By defining the MCTP kernel interface as providing messages and packets over
sockets, we push the implementation of the bindings behind this interface into
the kernel, where we can easily take care of the implementation details without
trying to get a collection of userspace interfaces that collectively look like
a smashed crab past the upstream kernel community.

What it needs
-------------

There roughly four areas of work that fall out of the idea:

1. Doing the work to expose AF_MCTP from the kernel with support for SOCK_RAW
   (exposing raw MCTP packets) and SOCK_DGRAM (fully assembled MCTP messages).
2. Exposing an out-of-band management interface to describe MCTP networks to
   the kernel. The plan is to do this via the kernel's netlink interface.
3. Implementation of the MCTP bindings
4. Development of supporting userspace applications:
   a. mctp(1), the analogue of ip(1) for MCTP networks, used for manual
      interface, address and routing management
   b. mctpd(1), a daemon implementing the MCTP control protocol for automated
      management of MCTP networks.

If anyone's interested in following up we have an issue open[1] through which
you can get involved.

As we already had some movement on integrating libmctp into OpenBMC userspace,
we'll need to do some conversion of existing applications to take advantage of
the socket interface, so there's some additional work there to make it so once
the socket interface is available.
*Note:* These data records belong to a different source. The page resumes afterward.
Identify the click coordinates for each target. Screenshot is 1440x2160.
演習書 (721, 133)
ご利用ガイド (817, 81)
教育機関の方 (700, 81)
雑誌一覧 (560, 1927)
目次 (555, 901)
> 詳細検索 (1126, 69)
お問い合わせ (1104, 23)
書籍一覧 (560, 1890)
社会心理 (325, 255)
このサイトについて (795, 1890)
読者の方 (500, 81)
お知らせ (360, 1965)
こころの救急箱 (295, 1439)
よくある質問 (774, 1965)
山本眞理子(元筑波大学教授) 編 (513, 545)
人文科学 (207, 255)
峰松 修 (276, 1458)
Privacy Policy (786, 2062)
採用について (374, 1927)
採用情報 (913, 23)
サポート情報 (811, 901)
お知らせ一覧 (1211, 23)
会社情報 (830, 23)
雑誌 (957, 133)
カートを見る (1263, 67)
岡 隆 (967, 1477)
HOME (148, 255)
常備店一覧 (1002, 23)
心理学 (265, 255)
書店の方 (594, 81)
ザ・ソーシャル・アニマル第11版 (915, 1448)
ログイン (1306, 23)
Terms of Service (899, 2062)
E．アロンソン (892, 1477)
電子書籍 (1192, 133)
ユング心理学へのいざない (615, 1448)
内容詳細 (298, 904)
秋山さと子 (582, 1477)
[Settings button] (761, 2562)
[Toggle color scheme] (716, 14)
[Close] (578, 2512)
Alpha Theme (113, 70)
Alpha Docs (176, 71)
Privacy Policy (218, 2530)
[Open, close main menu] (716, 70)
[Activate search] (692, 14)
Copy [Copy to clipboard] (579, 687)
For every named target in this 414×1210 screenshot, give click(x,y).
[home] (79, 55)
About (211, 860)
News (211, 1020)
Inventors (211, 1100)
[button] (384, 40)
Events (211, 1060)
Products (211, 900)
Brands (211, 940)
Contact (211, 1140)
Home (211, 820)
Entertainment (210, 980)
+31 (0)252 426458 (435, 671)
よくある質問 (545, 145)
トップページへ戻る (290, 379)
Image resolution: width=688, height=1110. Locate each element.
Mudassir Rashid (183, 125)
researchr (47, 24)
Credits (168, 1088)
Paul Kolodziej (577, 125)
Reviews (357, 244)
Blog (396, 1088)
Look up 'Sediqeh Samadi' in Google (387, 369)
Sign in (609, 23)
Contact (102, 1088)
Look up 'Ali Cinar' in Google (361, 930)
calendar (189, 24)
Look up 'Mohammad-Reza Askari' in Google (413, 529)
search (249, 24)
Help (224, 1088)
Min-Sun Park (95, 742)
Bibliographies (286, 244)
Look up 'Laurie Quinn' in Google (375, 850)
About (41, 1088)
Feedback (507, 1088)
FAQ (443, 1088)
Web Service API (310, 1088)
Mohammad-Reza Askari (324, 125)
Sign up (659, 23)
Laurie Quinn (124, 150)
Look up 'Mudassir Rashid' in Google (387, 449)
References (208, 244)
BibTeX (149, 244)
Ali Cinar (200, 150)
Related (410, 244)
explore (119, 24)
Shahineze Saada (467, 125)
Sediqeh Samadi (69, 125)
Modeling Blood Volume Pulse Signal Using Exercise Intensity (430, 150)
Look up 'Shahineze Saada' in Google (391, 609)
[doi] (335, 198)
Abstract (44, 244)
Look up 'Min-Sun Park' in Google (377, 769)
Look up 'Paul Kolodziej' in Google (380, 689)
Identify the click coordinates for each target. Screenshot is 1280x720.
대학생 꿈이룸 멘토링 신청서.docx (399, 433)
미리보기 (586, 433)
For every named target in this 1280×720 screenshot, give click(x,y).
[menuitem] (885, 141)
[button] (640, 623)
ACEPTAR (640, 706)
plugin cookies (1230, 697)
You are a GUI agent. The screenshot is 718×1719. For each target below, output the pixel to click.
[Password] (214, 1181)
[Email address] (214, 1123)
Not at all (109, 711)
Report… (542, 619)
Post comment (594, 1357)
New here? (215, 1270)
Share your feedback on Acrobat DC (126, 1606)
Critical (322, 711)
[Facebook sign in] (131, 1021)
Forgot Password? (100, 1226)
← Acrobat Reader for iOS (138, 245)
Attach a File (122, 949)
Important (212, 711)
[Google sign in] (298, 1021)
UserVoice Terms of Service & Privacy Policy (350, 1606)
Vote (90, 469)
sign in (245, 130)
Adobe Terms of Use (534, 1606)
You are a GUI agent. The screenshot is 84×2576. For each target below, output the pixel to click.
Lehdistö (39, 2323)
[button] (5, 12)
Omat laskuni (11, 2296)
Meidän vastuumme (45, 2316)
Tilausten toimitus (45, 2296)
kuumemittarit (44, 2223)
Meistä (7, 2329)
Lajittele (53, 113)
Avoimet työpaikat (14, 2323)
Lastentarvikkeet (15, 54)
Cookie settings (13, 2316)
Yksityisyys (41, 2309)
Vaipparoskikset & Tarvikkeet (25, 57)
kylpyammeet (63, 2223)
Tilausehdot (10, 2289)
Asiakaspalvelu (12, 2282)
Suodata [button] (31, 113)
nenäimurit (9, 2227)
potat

The impact of this problem has been
minimised by a recent change to the integration plan, to provide a socket-based
MCTP demultiplexer daemon[2], but in the end we'll drop this too as its role
will be subsumed by the kernel.

[1] https://github.com/openbmc/openbmc/issues/3495
[2] https://gerrit.openbmc-project.xyz/c/openbmc/docs/+/21089

Related Work
------------

For anyone interested in the kernel side, the AF_CAN implementation is similar
in scope and complexity to what we're trying to achieve with AF_MCTP. At least,
it has been a fairly handy reference so far, and demonstrates that the gist of
what I'm planning with AF_MCTP is at least acceptible to the upstream kernel
community.

Current Status
--------------

I've got some absolute hacks going that introduce AF_MCTP, a new network device
class and an implementation of a dummy MCTP net device. From there I've
successfully looped back a garbage packet through the socket interface under
QEMU. It's primitive stuff in the early days of the effort, but it demonstrates
that the concept is not too difficult to get off the ground. If you're
interested, let me know and I'll share the patches.